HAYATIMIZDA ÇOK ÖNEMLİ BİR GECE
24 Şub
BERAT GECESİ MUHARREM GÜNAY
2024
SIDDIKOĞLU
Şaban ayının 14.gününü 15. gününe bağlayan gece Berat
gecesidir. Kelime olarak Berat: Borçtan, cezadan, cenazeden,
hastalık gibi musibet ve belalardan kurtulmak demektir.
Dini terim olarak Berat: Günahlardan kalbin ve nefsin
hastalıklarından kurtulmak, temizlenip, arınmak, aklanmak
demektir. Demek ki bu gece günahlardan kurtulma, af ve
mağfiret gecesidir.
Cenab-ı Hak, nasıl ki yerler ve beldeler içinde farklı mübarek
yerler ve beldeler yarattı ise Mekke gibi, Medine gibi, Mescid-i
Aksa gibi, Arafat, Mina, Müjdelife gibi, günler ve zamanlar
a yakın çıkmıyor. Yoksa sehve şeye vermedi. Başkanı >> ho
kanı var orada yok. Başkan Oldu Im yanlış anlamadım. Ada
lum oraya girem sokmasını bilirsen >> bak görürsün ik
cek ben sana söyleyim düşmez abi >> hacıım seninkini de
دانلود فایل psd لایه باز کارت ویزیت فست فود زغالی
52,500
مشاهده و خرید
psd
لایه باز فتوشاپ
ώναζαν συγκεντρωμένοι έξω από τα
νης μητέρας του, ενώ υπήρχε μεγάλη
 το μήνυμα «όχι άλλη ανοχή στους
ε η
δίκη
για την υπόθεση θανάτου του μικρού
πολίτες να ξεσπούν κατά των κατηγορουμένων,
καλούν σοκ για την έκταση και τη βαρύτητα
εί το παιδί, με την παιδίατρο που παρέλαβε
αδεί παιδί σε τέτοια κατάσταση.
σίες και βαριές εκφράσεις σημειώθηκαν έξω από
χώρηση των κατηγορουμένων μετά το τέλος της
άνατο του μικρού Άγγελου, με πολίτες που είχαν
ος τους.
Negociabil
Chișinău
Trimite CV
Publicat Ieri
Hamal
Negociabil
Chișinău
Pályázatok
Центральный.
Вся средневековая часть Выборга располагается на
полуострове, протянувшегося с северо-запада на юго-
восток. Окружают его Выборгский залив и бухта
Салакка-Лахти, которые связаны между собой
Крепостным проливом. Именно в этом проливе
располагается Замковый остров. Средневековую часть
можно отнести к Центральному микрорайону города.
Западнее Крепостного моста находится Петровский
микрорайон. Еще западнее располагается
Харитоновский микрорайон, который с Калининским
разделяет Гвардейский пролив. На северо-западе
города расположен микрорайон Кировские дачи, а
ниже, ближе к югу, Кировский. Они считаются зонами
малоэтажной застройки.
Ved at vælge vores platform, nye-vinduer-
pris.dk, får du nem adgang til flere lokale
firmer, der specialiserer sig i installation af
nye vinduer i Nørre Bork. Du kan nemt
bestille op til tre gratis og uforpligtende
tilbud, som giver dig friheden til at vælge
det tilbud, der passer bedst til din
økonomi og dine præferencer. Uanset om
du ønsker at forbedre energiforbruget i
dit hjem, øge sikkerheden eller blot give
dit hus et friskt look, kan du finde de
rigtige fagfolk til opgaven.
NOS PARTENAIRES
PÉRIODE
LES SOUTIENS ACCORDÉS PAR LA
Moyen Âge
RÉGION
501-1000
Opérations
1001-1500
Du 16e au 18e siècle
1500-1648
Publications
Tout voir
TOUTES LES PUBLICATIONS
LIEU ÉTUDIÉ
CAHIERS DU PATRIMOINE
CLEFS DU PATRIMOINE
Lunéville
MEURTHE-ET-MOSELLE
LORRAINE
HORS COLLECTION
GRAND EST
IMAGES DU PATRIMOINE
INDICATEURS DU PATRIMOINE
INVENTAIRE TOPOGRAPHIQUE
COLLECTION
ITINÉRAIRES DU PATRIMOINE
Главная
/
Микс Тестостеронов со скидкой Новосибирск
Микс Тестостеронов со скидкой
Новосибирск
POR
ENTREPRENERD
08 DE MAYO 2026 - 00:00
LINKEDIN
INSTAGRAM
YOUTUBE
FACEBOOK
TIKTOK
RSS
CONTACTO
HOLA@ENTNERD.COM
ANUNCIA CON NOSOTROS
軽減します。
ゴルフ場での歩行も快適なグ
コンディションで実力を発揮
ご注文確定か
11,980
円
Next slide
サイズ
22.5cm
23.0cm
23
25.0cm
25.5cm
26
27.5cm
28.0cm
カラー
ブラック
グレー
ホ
—————
= Problem statement =
If a line in the listing holds the word "olarak", list that line.

= Final answer =
gecesidir. Kelime olarak Berat: Borçtan, cezadan, cenazeden,
Dini terim olarak Berat: Günahlardan kalbin ve nefsin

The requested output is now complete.